Patagonia isn’t like other brands. Its eccentric founder, Yvon Chouinard, and the company’s shocking marketing campaigns, which have gone as far as telling people not to buy its products because of their impact on the environment, proves that Patagonia isn’t about following the norm.   

Patagonia has long gone its own way in marketing its products. Before “brands as publishers” was a catchphrase, Patagonia dedicated 50 percent of the pages in its print catalogs to product-free, long-form essays.

And with the advent of the Internet, Patagonia has been busy adapting its idiosyncratic approach to the digital world. In 2005, it started “The Cleanest Line,” a blog that focuses on sports and environmental issues that resonate with its outdoor enthusiast customers, on It is now adapting this approach to the world of shareable content, making a big splash on Tumblr, where it operates blogs on climbing, fly fishing, skiing and snowboarding, surfing and trail running. Athletes from each sport create content. Right now, climbers in South America are feeding photos to “The Cleanest Line” and Tumblr.

“Our content stays away from the hard sell,” said Bill Boland, Patagonia’s digital creative director. “But we are finding that our customers are interested in talking about our products. Even with the climbers out at Patagonia, customers want to know what gear they are wearing, what works for them and what does not, so that is something we are looking into for the future.”

Many brands feel like they are faced with a dilemma: They can either make great content or try to sell products. Boland doesn’t see it that way. He sees great content and conversations around products as something that naturally occurs, without the need for marketers to be so heavy-handed.

Patagonia is unique too in its willingness to take a stand. Jonah Peretti, CEO of BuzzFeed, has said that many brands struggle in content because they lack a point of view. That’s clearly not the case with Patagonia. In fact, it’s willing to take political stances, something the overwhelming majority of brands would run from as fast as their feet could take them.

A recent campaign, “I Vote for the Environment,” asked customers to register to vote and learn about candidates’ environmental records. The point was to sway its customers’ voting toward the most environmentally minded candidates. The brand promoted the hashtag #becauseilove and encouraged people to tweet why and how they are voting for the environment. To support the effort, Patagonia had photo booths in its stores where people could take a photo holding up a sign explaining why and how they are voting for the environment, and the photos were shared on Twitter. About 110,000 consumers registered to vote as a result of this campaign.
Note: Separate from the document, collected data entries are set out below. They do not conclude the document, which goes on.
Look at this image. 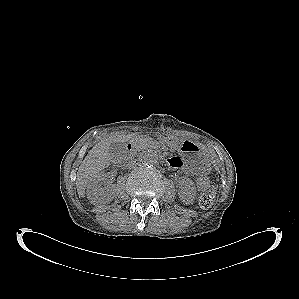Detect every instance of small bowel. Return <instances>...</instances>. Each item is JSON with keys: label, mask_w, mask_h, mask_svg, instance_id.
<instances>
[{"label": "small bowel", "mask_w": 299, "mask_h": 299, "mask_svg": "<svg viewBox=\"0 0 299 299\" xmlns=\"http://www.w3.org/2000/svg\"><path fill=\"white\" fill-rule=\"evenodd\" d=\"M169 164L174 168H178L181 166V160L177 157H173L169 160Z\"/></svg>", "instance_id": "obj_1"}]
</instances>
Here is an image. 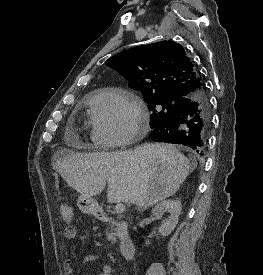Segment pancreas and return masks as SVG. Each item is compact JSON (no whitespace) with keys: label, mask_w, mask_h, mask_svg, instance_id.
Listing matches in <instances>:
<instances>
[{"label":"pancreas","mask_w":263,"mask_h":275,"mask_svg":"<svg viewBox=\"0 0 263 275\" xmlns=\"http://www.w3.org/2000/svg\"><path fill=\"white\" fill-rule=\"evenodd\" d=\"M108 240L114 243L116 241L115 233L114 232H109L107 233Z\"/></svg>","instance_id":"pancreas-1"}]
</instances>
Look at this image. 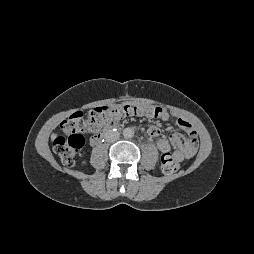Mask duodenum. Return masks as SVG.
<instances>
[{
	"label": "duodenum",
	"mask_w": 254,
	"mask_h": 254,
	"mask_svg": "<svg viewBox=\"0 0 254 254\" xmlns=\"http://www.w3.org/2000/svg\"><path fill=\"white\" fill-rule=\"evenodd\" d=\"M116 128H118V126ZM109 131H110L109 129H106L104 131H101V132L96 133L95 135H93L91 137V140H90L91 144L92 145L99 144L103 140V138L109 133Z\"/></svg>",
	"instance_id": "1"
}]
</instances>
Also, there were nearly 9,000 #becauseilove tweets, almost 4,000 people took pictures in Patagonia stores and shared them on Twitter, and the effort garnered almost 12 million total impressions.

“At this point, I do feel like we’ve got our content strategy figured out,” said Boland. “We’re just trying to figure out operationally how we should be going about planning our content strategy. Currently, it’s very organic, and I’d like for it to get to a point where it’s more formalized, much like a newsroom is run. This way we know what’s coming, and we could even put together an editorial calendar. We need more structure.”
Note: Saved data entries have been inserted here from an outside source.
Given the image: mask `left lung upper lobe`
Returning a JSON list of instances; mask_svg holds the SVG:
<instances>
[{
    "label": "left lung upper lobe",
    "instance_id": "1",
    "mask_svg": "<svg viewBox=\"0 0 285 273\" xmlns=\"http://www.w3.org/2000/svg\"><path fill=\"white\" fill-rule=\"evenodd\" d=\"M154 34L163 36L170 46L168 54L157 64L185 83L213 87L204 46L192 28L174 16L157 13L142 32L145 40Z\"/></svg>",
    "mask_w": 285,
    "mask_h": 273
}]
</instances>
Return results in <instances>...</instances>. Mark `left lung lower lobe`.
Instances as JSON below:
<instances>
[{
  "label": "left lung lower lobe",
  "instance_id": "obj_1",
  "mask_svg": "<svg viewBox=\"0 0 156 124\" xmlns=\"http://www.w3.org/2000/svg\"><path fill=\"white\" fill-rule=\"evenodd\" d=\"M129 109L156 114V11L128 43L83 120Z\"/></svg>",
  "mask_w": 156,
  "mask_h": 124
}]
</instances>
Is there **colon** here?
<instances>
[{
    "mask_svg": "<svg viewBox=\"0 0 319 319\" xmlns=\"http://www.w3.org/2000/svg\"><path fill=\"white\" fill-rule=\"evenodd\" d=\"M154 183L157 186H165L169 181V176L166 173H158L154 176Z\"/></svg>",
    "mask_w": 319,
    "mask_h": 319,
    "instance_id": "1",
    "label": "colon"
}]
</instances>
To do that, Boland has a team of 10. There are developers, designers and an editor in chief. He’s currently looking to hire a social media manager. Patagonia does not rely on outside agencies for any of its marketing, another unique aspect of its approach. “By doing things ourselves, we are just removing the layers,” Boland said.

Patagonia also thumbs its nose at the current obsession with analytics. Boland thinks that if you allow the metrics to be your only guide, you’re setting yourself up for disaster. Instead, he preaches the long view.
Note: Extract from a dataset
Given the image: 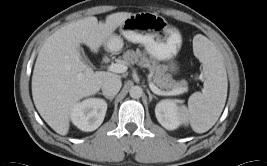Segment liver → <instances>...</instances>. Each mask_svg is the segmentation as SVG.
Here are the masks:
<instances>
[{"label":"liver","mask_w":267,"mask_h":166,"mask_svg":"<svg viewBox=\"0 0 267 166\" xmlns=\"http://www.w3.org/2000/svg\"><path fill=\"white\" fill-rule=\"evenodd\" d=\"M132 13L117 12L98 23L94 16L67 24L42 45L32 76V96L44 121L58 134L66 135L70 128L73 107L82 98L96 94L103 82L118 75L94 72L80 57L78 48L85 44L93 53L106 44L113 32Z\"/></svg>","instance_id":"6515ba94"}]
</instances>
“Proving ROI isn’t a big challenge,” he said. “Our biggest challenge is that we have more content than we could possibly publish, which makes it hard to figure out what gets in and what does not.”

But it does let metrics point it in new directions for its content. It noticed customers speaking quite a bit about the old Patagonia gear that’s still usable. This is obviously a big part of the brand’s message, so it made a new Tumblr to capture customer stories about their old gear. The most recent post comes from Catherine Cullinane from Kelly, Wyo., who bought a Patagonia fleece in 1981 and is still making use of it.

“Going forward, we’ll be focusing on becoming more efficient in communicating with people in real time,” Boland said. “It gives you a better sense of what customers want and the types of conversation they are willing to have.”